Mewabahnya politik uang dikalangan masyarakat disaat lahirnya Undang-undang Nomor 32 Tahun 2004 tentang Pemerintahan Daerah, kepala daerah dipilih secara langsung oleh rakyat melalui pemilihan Kepala daerah dan wakil Kepala daerah atau disingkat Pilkada.
Sejak lahirnya UU Nomor 32 Tahun 2004 ini otak masyarakat sudah di doktrin dengan kebodohan oleh para penggila jabatan untuk mengejar sebuah impian yang menghalalkan segala cara.
Mereka sudah lupa dengan tipu muslihat kehidupan, bahwa hidup didunia ini hanya sementara saja. Padahal mereka tahu bahwa Allah SWT melaknat money politik.
Padahal Undang-undang atau UU No.10 tahun 2016 pasal 187A ayat (1) dan pasal 73 ayat (4) menegaskan bahwa perbuatan dengan sengaja melakukan politik uang atau memberi materi lainnya sebagai imbalan baik secara langsung ataupun tidak langsung untuk mempengaruhi pemilih maka perbuatan tersebut dipidana paling singkat 6 tahun penjara dan denda 1 milyar rupiah.

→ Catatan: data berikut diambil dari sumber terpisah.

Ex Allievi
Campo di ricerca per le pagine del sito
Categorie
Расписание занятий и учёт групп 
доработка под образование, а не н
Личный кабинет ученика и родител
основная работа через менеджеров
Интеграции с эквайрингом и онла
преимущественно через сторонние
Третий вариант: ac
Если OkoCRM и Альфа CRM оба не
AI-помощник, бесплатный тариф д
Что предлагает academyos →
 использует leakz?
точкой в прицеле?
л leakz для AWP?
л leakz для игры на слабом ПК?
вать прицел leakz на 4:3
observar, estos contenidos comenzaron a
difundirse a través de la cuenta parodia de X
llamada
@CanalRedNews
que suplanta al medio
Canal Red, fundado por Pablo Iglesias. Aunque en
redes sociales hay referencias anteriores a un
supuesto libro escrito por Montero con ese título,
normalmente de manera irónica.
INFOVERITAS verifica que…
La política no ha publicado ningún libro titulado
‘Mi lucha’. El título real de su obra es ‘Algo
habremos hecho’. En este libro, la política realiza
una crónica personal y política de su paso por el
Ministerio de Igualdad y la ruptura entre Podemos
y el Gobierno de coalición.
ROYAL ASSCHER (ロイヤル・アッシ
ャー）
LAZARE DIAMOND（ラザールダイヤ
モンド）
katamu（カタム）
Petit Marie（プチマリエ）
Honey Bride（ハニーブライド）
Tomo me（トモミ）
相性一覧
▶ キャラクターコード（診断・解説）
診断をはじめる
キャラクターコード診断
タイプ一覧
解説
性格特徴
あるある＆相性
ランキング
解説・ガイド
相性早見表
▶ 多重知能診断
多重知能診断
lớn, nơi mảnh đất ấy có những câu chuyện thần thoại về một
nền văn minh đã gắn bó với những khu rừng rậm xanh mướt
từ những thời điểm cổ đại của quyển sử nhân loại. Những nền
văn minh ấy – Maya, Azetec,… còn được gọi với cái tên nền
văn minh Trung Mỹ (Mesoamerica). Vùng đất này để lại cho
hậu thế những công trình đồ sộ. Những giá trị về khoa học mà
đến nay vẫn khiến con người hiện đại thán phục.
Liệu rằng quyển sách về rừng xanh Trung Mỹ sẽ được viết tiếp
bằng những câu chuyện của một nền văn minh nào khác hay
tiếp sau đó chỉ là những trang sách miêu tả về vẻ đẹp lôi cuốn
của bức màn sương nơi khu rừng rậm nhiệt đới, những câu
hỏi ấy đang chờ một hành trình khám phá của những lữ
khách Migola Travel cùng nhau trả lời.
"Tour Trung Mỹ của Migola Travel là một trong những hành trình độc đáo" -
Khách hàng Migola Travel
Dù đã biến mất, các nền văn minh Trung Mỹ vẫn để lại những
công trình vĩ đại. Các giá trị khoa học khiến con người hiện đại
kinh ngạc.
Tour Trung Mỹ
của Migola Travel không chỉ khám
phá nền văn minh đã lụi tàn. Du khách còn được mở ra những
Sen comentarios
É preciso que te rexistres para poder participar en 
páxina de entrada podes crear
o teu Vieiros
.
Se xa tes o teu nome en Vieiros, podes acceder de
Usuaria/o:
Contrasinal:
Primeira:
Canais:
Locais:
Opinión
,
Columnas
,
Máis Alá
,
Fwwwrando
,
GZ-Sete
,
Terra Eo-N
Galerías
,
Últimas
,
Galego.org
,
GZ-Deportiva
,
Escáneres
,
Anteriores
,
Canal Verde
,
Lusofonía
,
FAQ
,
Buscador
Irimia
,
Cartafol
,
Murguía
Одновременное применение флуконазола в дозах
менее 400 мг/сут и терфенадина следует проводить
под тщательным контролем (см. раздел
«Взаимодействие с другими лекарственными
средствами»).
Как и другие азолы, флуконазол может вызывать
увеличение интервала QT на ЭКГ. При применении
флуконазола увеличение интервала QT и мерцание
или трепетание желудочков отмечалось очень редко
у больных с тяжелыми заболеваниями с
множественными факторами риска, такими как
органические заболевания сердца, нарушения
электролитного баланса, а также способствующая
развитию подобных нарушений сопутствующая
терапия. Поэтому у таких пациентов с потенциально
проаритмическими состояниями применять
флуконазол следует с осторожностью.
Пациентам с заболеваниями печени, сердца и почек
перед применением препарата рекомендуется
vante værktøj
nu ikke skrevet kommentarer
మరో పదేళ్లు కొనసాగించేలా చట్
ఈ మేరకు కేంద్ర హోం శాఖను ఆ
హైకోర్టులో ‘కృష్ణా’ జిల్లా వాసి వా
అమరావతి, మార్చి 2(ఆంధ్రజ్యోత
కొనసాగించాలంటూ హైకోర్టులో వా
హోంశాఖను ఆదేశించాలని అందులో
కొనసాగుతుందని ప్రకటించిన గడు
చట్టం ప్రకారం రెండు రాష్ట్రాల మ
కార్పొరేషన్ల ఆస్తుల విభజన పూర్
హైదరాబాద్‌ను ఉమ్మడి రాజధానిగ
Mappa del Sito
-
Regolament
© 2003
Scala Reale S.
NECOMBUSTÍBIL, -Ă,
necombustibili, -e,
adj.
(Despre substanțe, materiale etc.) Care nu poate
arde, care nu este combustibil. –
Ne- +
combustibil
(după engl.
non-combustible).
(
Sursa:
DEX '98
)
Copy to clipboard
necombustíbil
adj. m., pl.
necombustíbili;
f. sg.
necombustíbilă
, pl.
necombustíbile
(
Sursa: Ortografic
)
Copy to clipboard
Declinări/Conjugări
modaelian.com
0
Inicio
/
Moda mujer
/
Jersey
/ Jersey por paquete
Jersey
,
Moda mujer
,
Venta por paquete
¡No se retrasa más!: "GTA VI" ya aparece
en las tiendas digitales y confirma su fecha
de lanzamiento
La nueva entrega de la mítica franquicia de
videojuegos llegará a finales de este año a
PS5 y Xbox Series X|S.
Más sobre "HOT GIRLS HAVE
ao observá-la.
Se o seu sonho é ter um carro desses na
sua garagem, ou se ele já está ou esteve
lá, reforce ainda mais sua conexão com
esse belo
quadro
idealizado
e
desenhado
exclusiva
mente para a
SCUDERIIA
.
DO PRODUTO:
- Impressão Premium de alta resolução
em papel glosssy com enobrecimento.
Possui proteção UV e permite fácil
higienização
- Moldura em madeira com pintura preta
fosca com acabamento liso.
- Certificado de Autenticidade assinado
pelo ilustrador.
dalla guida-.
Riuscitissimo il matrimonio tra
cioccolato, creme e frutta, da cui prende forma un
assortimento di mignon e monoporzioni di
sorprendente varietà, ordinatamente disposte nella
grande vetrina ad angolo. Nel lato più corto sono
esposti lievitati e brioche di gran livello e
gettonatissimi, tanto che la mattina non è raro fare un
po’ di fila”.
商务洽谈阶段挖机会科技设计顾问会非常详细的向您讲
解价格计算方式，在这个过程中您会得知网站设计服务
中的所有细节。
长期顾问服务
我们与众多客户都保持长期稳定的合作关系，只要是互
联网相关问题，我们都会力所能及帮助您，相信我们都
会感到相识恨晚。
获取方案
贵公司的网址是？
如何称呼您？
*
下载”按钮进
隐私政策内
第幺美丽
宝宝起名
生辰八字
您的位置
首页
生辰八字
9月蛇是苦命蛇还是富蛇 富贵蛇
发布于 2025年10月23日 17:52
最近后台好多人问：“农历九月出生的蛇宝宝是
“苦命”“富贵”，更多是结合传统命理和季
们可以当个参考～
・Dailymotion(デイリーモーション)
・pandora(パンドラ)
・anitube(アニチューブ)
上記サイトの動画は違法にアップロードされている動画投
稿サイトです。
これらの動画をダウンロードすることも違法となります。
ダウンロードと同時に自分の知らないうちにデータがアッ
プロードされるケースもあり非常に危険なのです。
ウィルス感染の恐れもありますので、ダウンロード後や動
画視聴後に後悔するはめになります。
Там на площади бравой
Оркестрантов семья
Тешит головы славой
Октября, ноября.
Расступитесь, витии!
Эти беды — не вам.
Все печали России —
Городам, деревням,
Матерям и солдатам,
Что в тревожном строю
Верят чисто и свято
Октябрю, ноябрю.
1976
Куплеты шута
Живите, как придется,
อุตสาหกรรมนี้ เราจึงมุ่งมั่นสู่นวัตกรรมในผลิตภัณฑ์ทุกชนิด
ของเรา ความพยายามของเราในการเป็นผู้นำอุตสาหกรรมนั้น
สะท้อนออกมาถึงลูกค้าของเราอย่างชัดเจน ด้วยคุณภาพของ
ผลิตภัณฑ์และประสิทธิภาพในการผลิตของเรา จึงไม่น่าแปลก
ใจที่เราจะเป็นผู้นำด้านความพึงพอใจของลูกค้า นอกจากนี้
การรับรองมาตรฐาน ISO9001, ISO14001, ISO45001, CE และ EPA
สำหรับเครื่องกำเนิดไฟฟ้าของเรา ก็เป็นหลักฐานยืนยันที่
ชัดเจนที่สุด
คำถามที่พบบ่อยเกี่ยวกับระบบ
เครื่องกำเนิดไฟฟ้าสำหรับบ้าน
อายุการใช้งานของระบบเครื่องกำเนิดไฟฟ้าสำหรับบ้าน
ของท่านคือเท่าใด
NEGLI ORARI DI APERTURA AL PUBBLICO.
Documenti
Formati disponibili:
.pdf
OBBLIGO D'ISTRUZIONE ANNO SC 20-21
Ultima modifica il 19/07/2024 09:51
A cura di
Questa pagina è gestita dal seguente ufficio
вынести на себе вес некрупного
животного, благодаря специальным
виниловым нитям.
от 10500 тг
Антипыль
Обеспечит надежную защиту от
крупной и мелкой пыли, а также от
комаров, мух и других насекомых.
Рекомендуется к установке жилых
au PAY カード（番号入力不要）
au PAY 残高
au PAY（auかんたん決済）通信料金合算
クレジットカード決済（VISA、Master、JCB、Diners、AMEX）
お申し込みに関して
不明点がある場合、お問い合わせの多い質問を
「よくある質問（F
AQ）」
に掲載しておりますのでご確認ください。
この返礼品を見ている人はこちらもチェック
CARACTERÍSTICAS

Sanksi hukumnya ditegaskan dalam Undang-undang Nomor 10 Tahun 2016 ini berlaku untuk semua warga negara Indonesia, baik mereka yang memberi, perantaranya maupun masyarakat yang menerima imbalan atas money politik tersebut.
Kepada masyarakat dalam menentukan pilihan harus benar-benar bisa memilih pemimpin yang kita yakini bisa membawa kebaikan. Baik kebaikan untuk kemaslahatan umat maupun bisa menciptakan kebaikan fiddunia menuju ke akhirat alam keabadian.
Jangan pernah bermimpi punya pemimpin jujur dan amanah jika kita sebagai rakyat hak suaranya masih bisa dibeli dengan uang maupun materi.
Sebagai muslim yang baik hendaknya kita bisa bijak dalam menentukan pilihan pada kontestan pesta demokrasi 5 tahun sekali. Karena Allah SWT melaknat perbuatan politik uang dan perantara yang menghubungkan keduanya.
Komisi Pemilihan Umum alias KPU jangan sampai bermain dengan memanipulasi data hasil pemilu yang dilaksanakan. Berlakulah yang jujur dan adil dalam melaksanakan amanah, stop kecurangan, sudahi kegaduhan, laksanakan UU No. 5 tahun 2017. (sil)
Penulis adalah H. Aspihani Ideris, S.A.P., S.H., M.H Dosen Fakultas Hukum Universitas Islam Kalimantan (Uniska) Muhammad Arsyad Al Banjari Banjarmasin Kalimantan Selatan.